UBIYTSY (Andrei Tarkovsky, Aleksandr Gordon, 1956)

Andrei Tarkovsky was a 24-year-old film student when he co-wrote and co-directed, along with fellow student Aleksandr Gordon, this gripping, suspenseful, philosophical version of Ernest Hemingway’s 1927 “The Killers,” a short story that consists almost entirely of dialogue—dialogue so craftily repetitious and, given the deadly situation in which it arises, piercingly comical that one wonders about Hemingway’s influence on the postwar tragicomedies of Beckett and Ionesco.
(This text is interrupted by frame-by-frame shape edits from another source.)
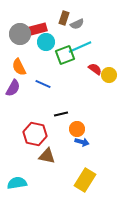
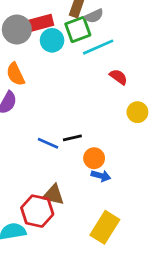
green square: (65, 55) -> (78, 30), moved
yellow circle: (109, 75) -> (137, 112), moved
blue line: (43, 84) -> (48, 143), moved
red hexagon: (35, 134) -> (37, 211), moved

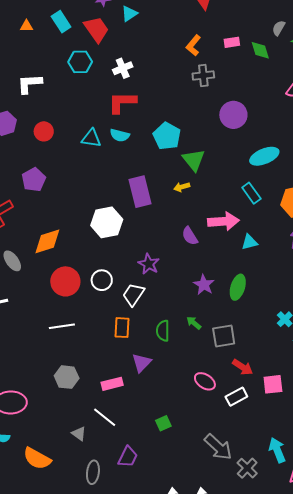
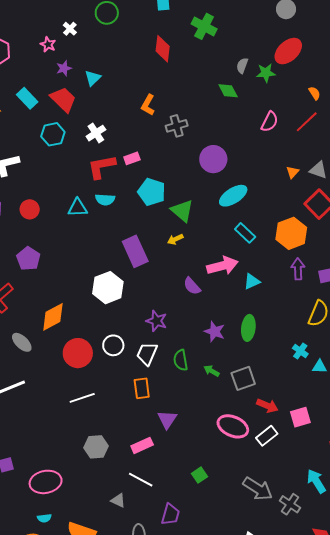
pink rectangle: (232, 42) -> (132, 158), moved
orange L-shape: (193, 45) -> (148, 105), moved
cyan ellipse: (264, 156) -> (233, 196), moved
green semicircle: (163, 331) -> (181, 360), moved
pink ellipse: (205, 381) -> (233, 426), size x1.4

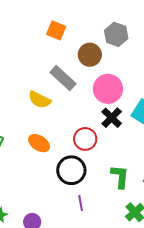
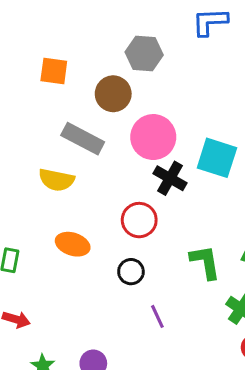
black circle: (71, 170) -> (131, 272), size x0.6

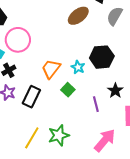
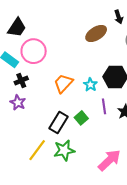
green square: (68, 90) -> (81, 118), moved
black rectangle: (31, 97) -> (58, 123), moved
purple line: (96, 104) -> (104, 106), moved

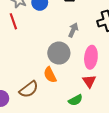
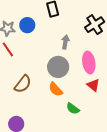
brown semicircle: (29, 89) -> (23, 84), moved
green semicircle: (75, 100) -> (73, 109), moved, turned 80

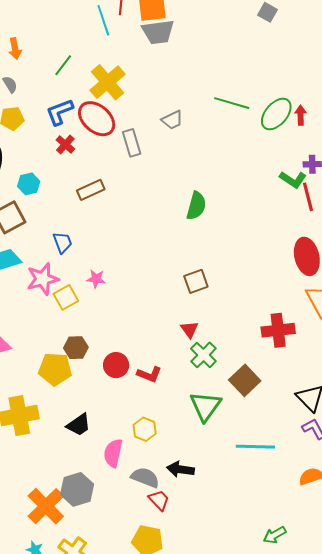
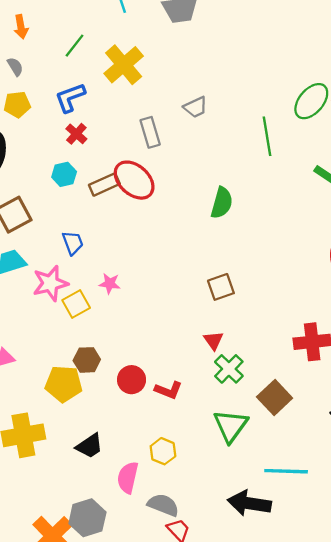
green line: (232, 103) -> (267, 136), moved, turned 64
red ellipse: (97, 119) -> (134, 180), moved
cyan hexagon: (29, 184) -> (64, 174), moved
black arrow: (180, 469) -> (249, 503), moved, size x1.4

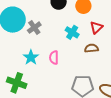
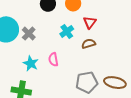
cyan cross: (72, 32) -> (67, 31), turned 32

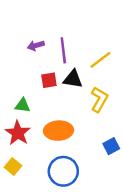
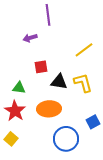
purple line: (63, 50) -> (48, 15), moved
black triangle: (73, 79) -> (59, 82), moved
yellow L-shape: (99, 99) -> (83, 83), turned -45
blue circle: (63, 171) -> (66, 139), moved

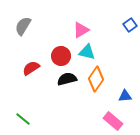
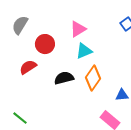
cyan triangle: (87, 52) -> (84, 51), turned -36
red circle: (61, 56) -> (45, 44), moved

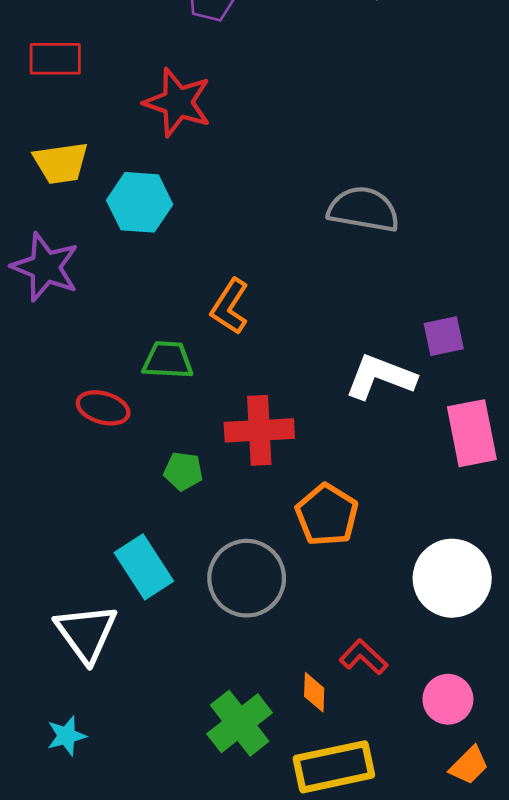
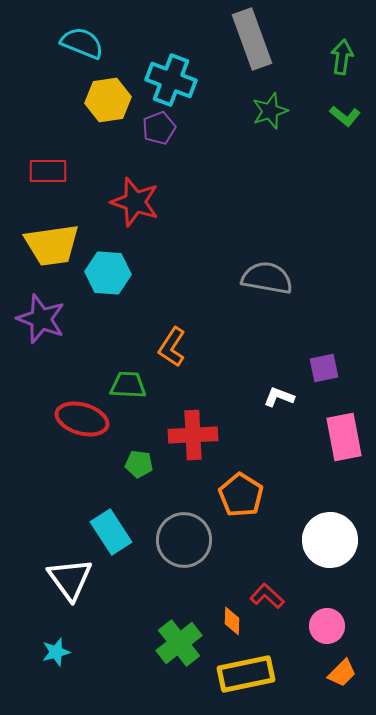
yellow trapezoid: (61, 163) -> (52, 245), size x1.4
white L-shape: (380, 377) -> (279, 397), size x0.6
red ellipse: (103, 408) -> (82, 419), size x1.4

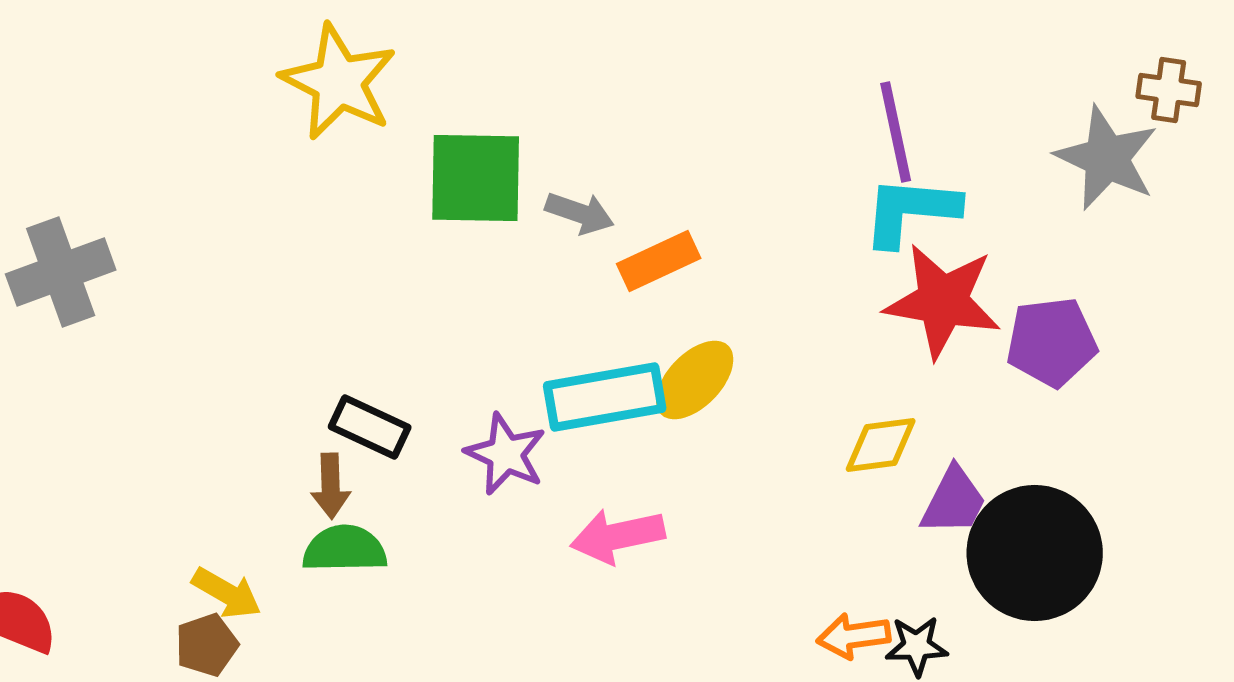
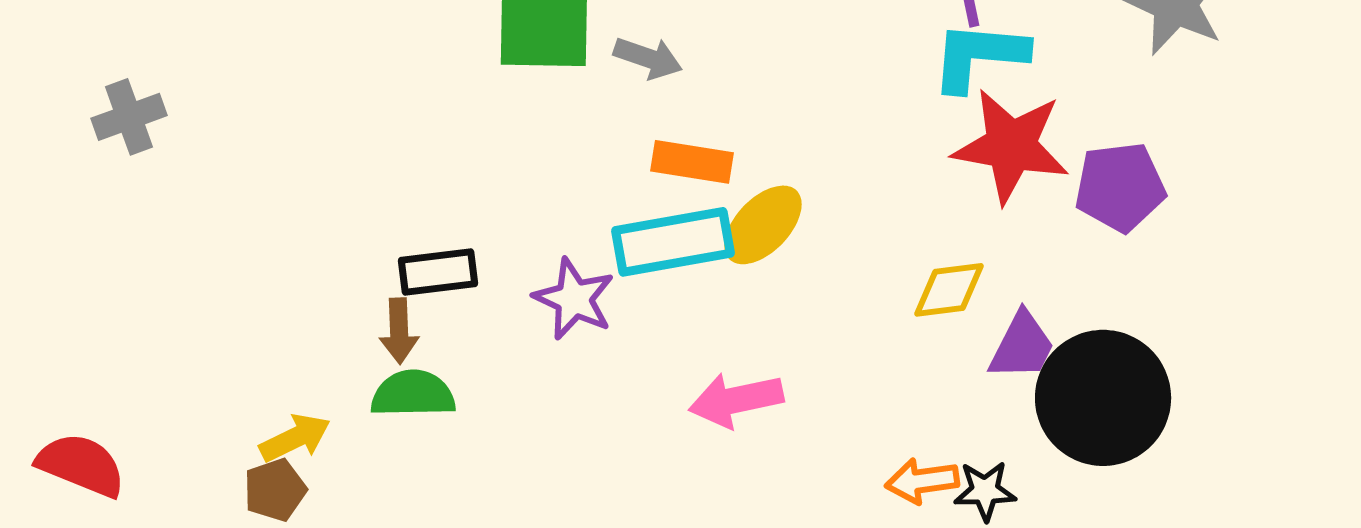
orange rectangle: (659, 261) -> (692, 162), moved, turned 34
gray cross: (61, 272) -> (129, 117), size x0.7
black rectangle: (370, 427) -> (438, 272), turned -32
pink arrow: (618, 536) -> (736, 400), moved
yellow arrow: (227, 593) -> (295, 438), turned -56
Regardless, Tarkovsky’s film seems less absurdist than the story, which is perhaps the finest thing that Hemingway wrote; it is more attuned to the story’s sense of imprisonment, people’s solemn incapacity to escape the confines of dead-ended lives. Tarkovsky directed the long first scene in the diner and the brief concluding one there; the scene in between, in Ole Andreson’s threadbare hotel room, was directed by Gordon. In this trapped middle, Andreson is lying in bed, his face up against a wall; his back is to the camera as the door closes on him. Nick Adams, his friend, had come to warn Ole that two hit men are looking for him; but Ole is tired of running. He will wait for the strangers to execute his fate. The room he is in is indeed one to die in.
     In the closing scene Nick and George, the counter person, talk. Nick has just returned from warning Ole. “I’m going to get out of this town,” Nick announces. George encourages him to do just that; and George’s tone of voice, his depleted spirit, suggests that he once, and often, encouraged himself to do the same. But he is still stuck in the same place; and his example helps us to realize, shatteringly, that Nick isn’t going anywhere either.
     For Tarkovsky, one must wait for death to “leave” Soviet Russia.